Determine if silk clipping is problem

Corn Pest Beat: Investigate carefully before deciding to spray for silk-clipping beetles.
May 31, 2019
We always have some Japanese beetles this time of year. How much silk clipping can corn stand before I should spray? If it’s already pollinated, is it too late to help?
The Indiana certified crop advisers answering this question include Jamie Bultemeier, A&L Great Lakes Labs, Fort Wayne; Troy Jenkins, agronomist with Ceres Solutions, Rochester; and Marty Park, Great Lakes Seed Service, Rensselaer.
Bultemeier: The threshold for Japanese beetle clipping of corn silks is when silk length is less than a half inch and less than 50% of the corn is pollinated. If the silks are growing faster than they’re being clipped by the beetles, while corn is shedding pollen, the opportunity for kernel pollination is good. Once the corn is pollinated, there is no need to be concerned with beetles feeding on silks. The silks have already done their job at that point.

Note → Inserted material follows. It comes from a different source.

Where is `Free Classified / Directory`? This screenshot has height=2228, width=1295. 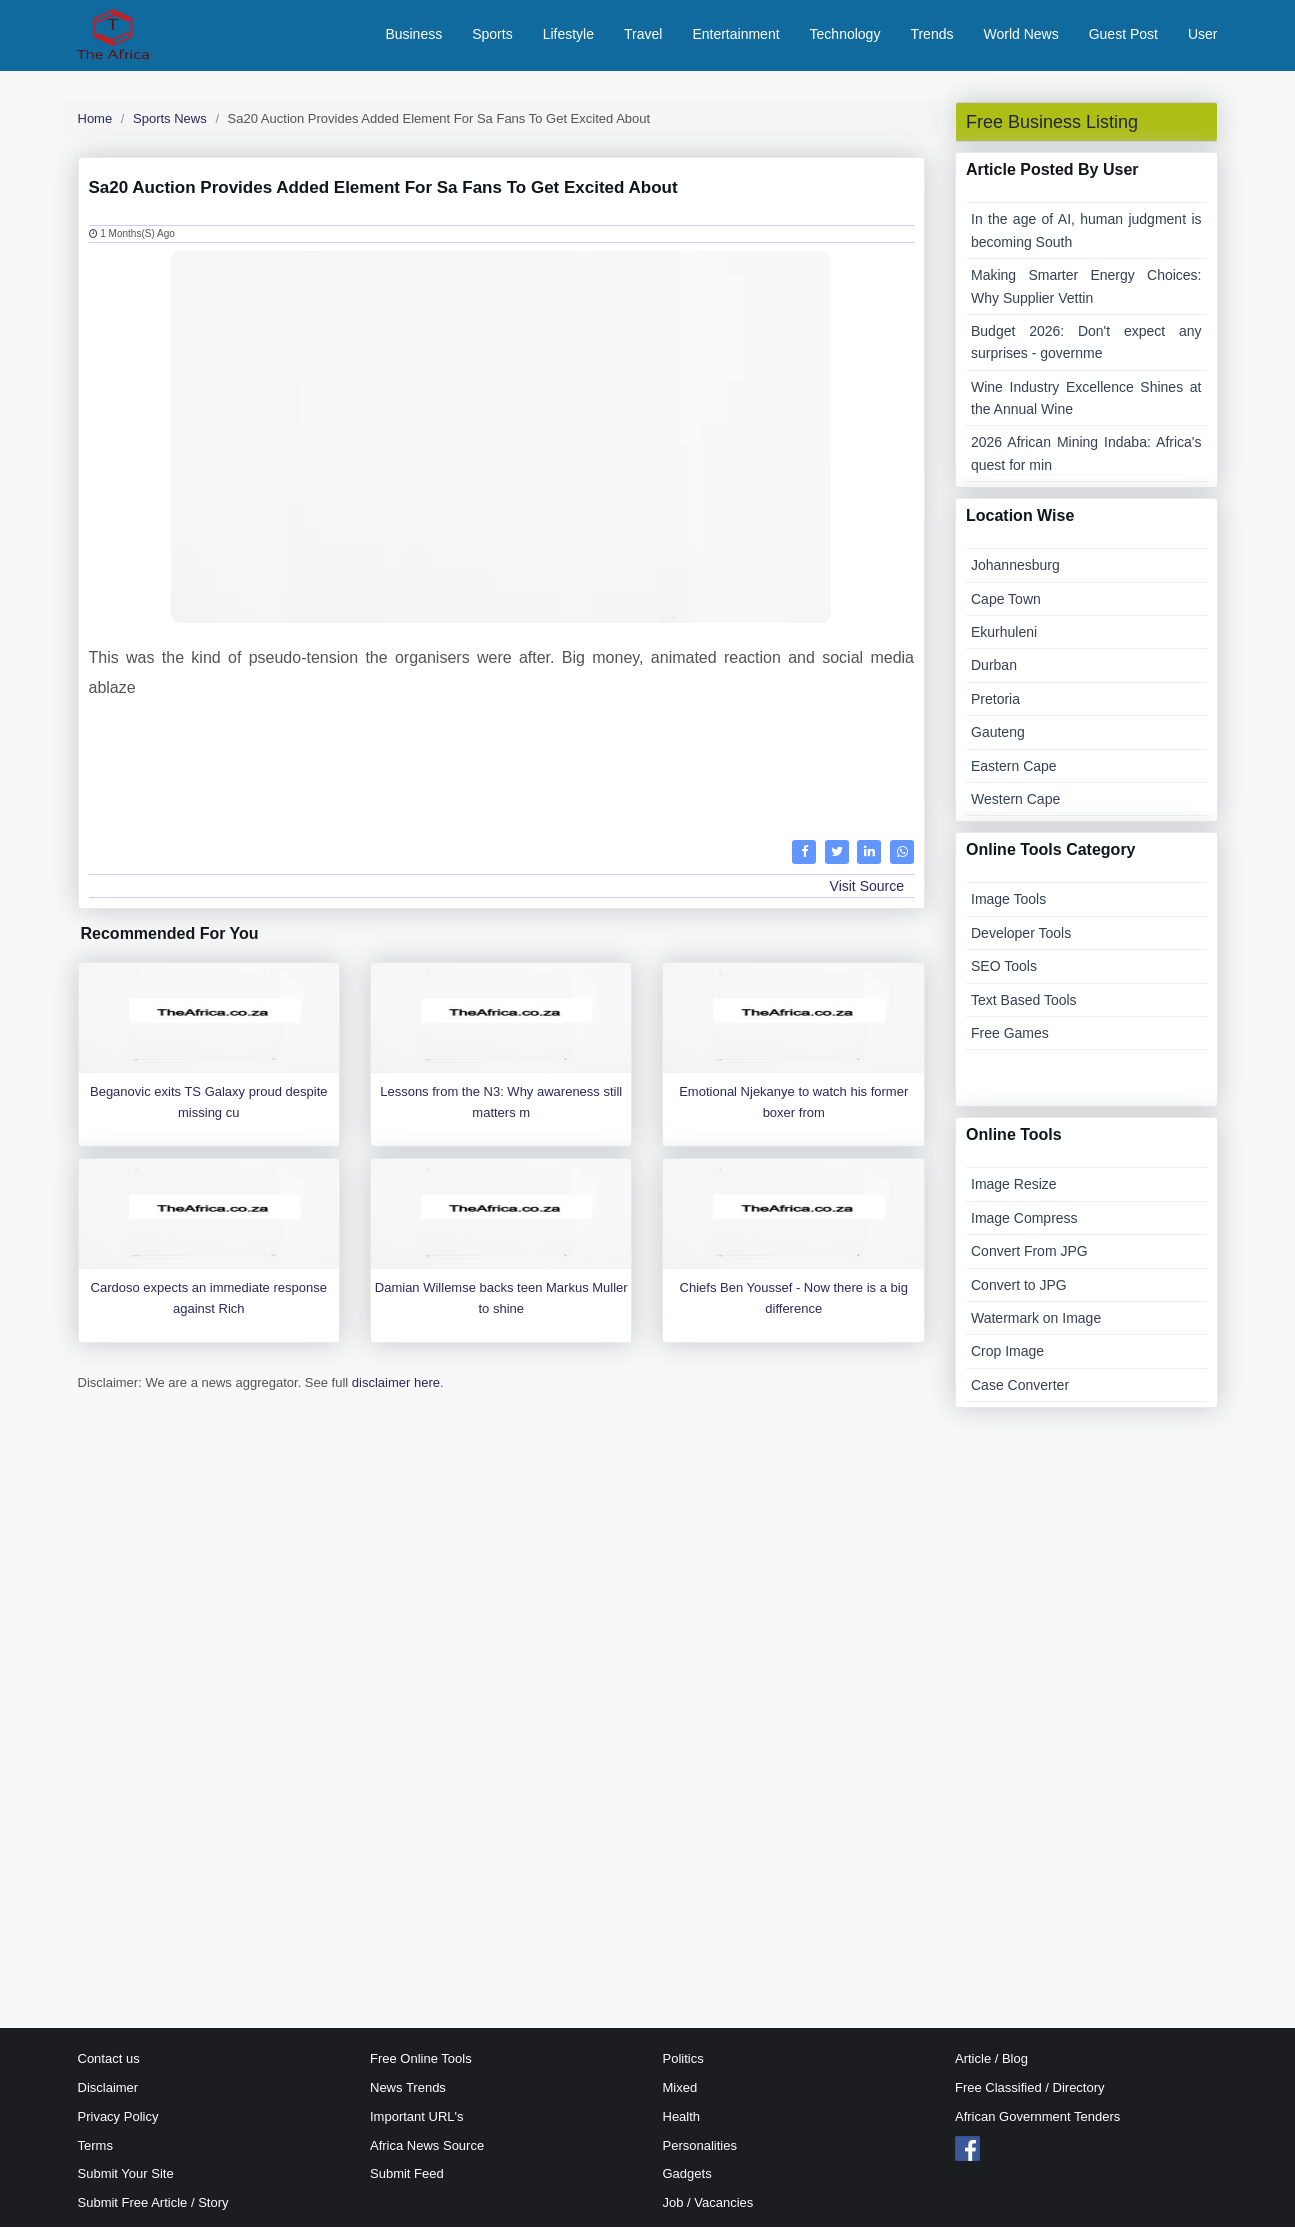
Free Classified / Directory is located at coordinates (1030, 2088).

Jenkins: Corn silk clipping by corn rootworm and Japanese beetles is always a concern to growers. Corn silks grow on average about an inch per day. Unless the insect clipping is nonstop, day and night, for five continuous days, enough new silk growth will occur to ensure pollination. If clipping is occurring at a rate where a half inch or less of silks remains per day and only 50% pollination has occurred, insecticide treatment is recommended. Once pollination has occurred, insecticide application for these insects will show no great economic benefits.

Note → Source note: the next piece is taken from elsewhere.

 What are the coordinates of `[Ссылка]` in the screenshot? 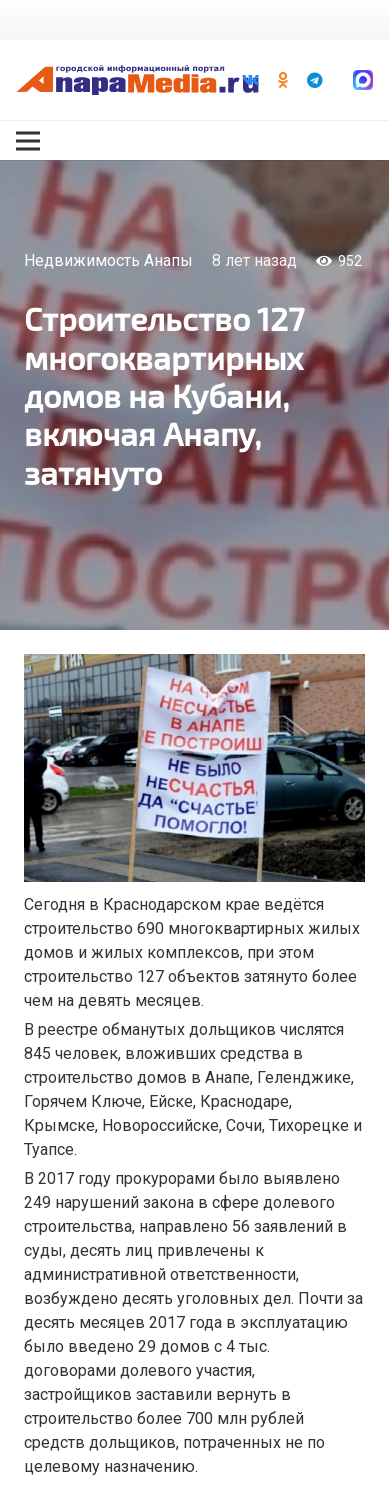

Park: We typically see the highest Japanese beetle populations and worst silk feeding on edges of the field. Normally as we go farther into the field, Japanese beetle pressure decreases. The rule of thumb for making an insecticide application is silks need to be cut to a half inch or less before 50% pollination has occurred, with beetles present and feeding. I would recommend the “ear shake” method on several ears with the worst silk feeding to see how successful pollination has been. If they’re pollinated, there’s no need to spray.